- **Assignment**
The records that follow must be printed exactly as they are.

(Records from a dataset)
+-------+

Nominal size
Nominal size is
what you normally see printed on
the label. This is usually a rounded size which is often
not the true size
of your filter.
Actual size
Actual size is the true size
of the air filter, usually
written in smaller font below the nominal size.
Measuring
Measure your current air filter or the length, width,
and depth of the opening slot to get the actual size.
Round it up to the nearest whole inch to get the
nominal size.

+-------+

- **Your response**
Nominal size
Nominal size is
what you normally see printed on
the label. This is usually a rounded size which is often
not the true size
of your filter.
Actual size
Actual size is the true size
of the air filter, usually
written in smaller font below the nominal size.
Measuring
Measure your current air filter or the length, width,
and depth of the opening slot to get the actual size.
Round it up to the nearest whole inch to get the
nominal size.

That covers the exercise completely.